What the hell is SEO?
Search engine optimization (SEO) comprises a set of methodologies used to increase unpaid (organic) traffic to your personal or business website. You could improve both the quality and quantity of your visitors through these methodologies.
A layman’s way of thinking about it could be that SEO involves getting your website at the top of “search engine results page (SERP)”. One could target regular search as well as image, video, academic searches, etc.
But, what is a search engine?
A search engine is a web application that crawls and maintains a database of web contents so users can easily find relevant information for the web. Google is a search engine. It’s widely and extensively used. Apart from Google, there are other search engines such as yahoo search, bing, baidu, yandex, duckduckgo etc.
So, SEO is about understanding how search engines work?
Not quite. SEO also involves understanding how people behave and what kind of information catches their attention. What kind of information are your target audience looking for? What kind of answers are they seeking? What kind of words are they using while seeking for these answers? Search engines are only one side of the coin. What is more important is always the people that are using these search engines to find relevant information.
How do these search engines work?
All search engines crawl, index and rank web contents. The algorithm each search engine uses for these tasks is different. How a search engine does it under the hood depends upon the developers of these engines.
A web crawler is a program built into search engines that browses the web in a hunt for content. Crawlers identify the hyperlinks in web content and move through them to find content that search engines can later index.
Search engines download data from webpages and store it in a database to be able to provide relevant results to their users. The process involved in this is known as indexing. Web content downloaded is processed to be displayed in the search results during the indexing process.
In this process, the results are ordered according to their relevance. It is ranked in the order of most relevant to the least relevant. What best answers any given user’s query?
What makes a website content rank higher on the Search Engine Results Page (SERP)?
How a page ranks on a search engine depends upon the algorithms used by the search engine. These algorithms keep on changing and updating so a better strategy is always to think from the perspective of a user. The rankings also change depending upon user behavior. Search engines try to provide the most relevant information to their users up top. Various factors might come into play on how these web pages are ranked including the user’s location, the language of preference, search history, etc.
What are some of these ranking factors?
Some of the factors that are important for ranking are listed below.
- Quality of content. Does the content answer relevant questions that a user might have? Is it engaging? Is it readable?
- Amount of content. Long-form content tends to perform better in search engine rankings. It’s also said that it establishes the authority of the website. The minimum recommended content length by Yoast is 300 words.
- Information about the website and website’s content writer. An “about us” page and a short description of the content maker is important.
- How reputed the website is and how reputed the website’s content creator is? It would be less likely that people would read Techsathi’s reviews if Techsathi didn’t have a reputation in the market.
- User’s behavior on the page. How much time do users spend on the content? Do they look for other results on the SERP page?
- The intent of the search. What is the intent behind the user’s search query? Are they looking to buy something? Are they looking to learn something?
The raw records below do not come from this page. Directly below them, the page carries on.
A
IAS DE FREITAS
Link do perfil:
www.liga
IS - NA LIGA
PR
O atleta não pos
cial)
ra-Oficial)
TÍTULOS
- Page speed. How fast the website is and how fast does the content page load is another crucial ranking factor.
- Secure HTTP aka HTTPS. Google mentions HTTPS as a ranking factor on their blog.
- User experience and mobile-friendly. 91% of internet users seem to use their mobile phones to go online at some point. Also, from July 2019 Google started mobile-first indexing practice.
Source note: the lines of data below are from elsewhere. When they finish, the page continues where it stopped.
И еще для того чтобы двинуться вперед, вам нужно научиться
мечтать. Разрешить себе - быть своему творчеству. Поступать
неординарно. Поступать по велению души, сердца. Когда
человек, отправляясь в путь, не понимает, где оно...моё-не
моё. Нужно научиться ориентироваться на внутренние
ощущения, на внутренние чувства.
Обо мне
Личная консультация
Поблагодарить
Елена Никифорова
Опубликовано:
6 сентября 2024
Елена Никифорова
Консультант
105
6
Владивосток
What is E-A-T? And, what about E-A-T? Is it a ranking factor as well?
E-A-T’s been a buzzword in SEO since the recent past. Everybody and their grandmother is talking about it. E-A-T stands for expertise, authority and trustworthiness.
Expertise: The main content creator needs to be an expert in their field.
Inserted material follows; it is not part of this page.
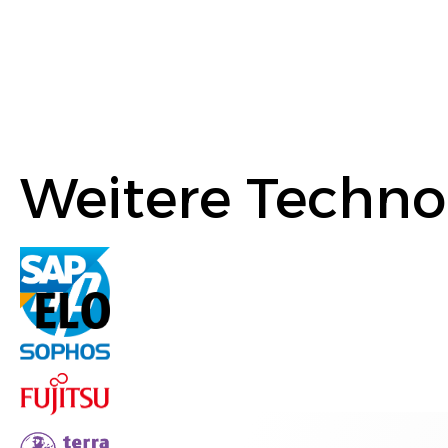
Weitere Techno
Authority: Are the content creator, the website, and the content itself sort of leading in that area?
Trustworthiness: Are the content creator, website and the content trustworthy? Do people trust them to provide relevant information and accurate information? For eg. A medical journal by a doctor versus a nobody.
There seems to be a correlation between E-A-T and rakings.
Victor Pan’s tweet thread explains it beautifully. There’s no way to measure EAT. There’s no single google algorithm that’s affecting EAT. If we’re to look for these directly measurable and changeable actions then no EAT is not a ranking factor.
Although taken in a broad sense of an indirect impact, EAT could be thought of as a ranking factor. We don’t know the specifics of how actually search engine AIs work and it could be way to think about own’s content.
Cyrus Shepard in his blog Is Google E-A-T Actually a Ranking Factor? argues that there are multiple school of thoughts and multiple ways to think about it. But, by the end of the day EAT is meaningless because it can mean anything. What does it mean to improve EAT? Does it mean that you need to start writing better content? Does it mean that you need to hire experts as your content writer? What’s more important for an organization is what’s measurable and actionable.